The ‘ladette culture’ is leaving women so image-conscious that they lack academic confidence, the Principal of Newnham College has said.

Speaking at the Girls’ Schools Association Annual Conference last week, Dame Patricia Hodgson said that women were held back by a fear of failure and were less capable of seizing opportunities because of society’s emphasis on their looks.

‘For young girls in a mixed environment it’s looks alone that determine the pecking order,’ she said. ‘It’s the power of ladette culture. Academic achievement is frowned upon. But academic achievement is something that will remain with them forever.’

The Principal of the all-girls College believes this culture leaves girls thinking that they are less intelligent than boys. She described to the conference how a number of Newnham students told her in Freshers’ Week that they thought they had made it to Cambridge ‘by mistake’.

‘At Newnham, young women strike me as less confident than we had been 40 years ago,’ she added. ‘They may be streetwise but they are not intellectually confident.’

Dame Hodgson attended Newnham herself in the 1970s. She revealed in an interview with the Guardian in 2007 that she too had experienced a lack of confidence.

‘I was an Essex schoolgirl who thought Oxbridge too posh, too challenging and too expensive to contemplate,’ she explained. ‘I thought I’d be a fish out of water. I thought I’d fail.’

Even now she seems to have doubts about the treatment of women in today’s society. ‘One does wonder if the equal opportunity, which we have been led to believe is there, is really there,’ she told the conference.

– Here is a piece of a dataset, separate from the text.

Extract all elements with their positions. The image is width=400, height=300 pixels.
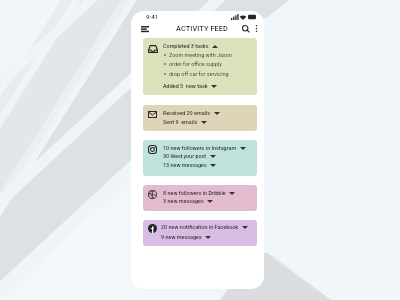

But the Principal is keen to remind female students of the opportunities they do have. ‘Young women may now assume that equal pay is assured and that they can balance life and work on a pretty level playing field.’

She offers a solution: that young women be given positive role models to teach them confidence. Current ones, she felt, were not particularly constructive.

Citing a recent survey on the 100 most powerful women, she noted: ‘it included only 7 or 8 senior businesswomen and a handful of academics and politicians.’ Meanwhile, Oprah, Lady Gaga, Beyoncé Knowles and Ellen Degeneres all appeared in the top 10.

This speech happened to coincide with a nude photo shoot in Varsity’s fashion section, which raised the question once more among students about the portrayal of women at Cambridge.

‘It’s not that I felt the girl was being objectified,’ a Clare student said. ‘I just didn’t understand why it was necessary for her to be naked.’

Partial nudity in Cambridge publications is not new. Last year, ‘Tab Totty’ caused much controversy, not only among students but even in the national press.

Rowenna Davis, writing for the Guardian, criticised the editors’ choice for this page-three style photo-shoot, saying: ‘if I were Cambridge’s women’s officer, I’d definitely be making some welfare enquiries.’

The women’s officer for Pembroke College, however, felt that the shoot was a step in the right direction towards the human body not just being about non-relational sex and inequality.

‘It was a risk, and ultimately I’m glad the photographer and Varsity took it,’ she added. ‘It was understated and beautiful, but I understand that others may have interpreted it differently,’ she added.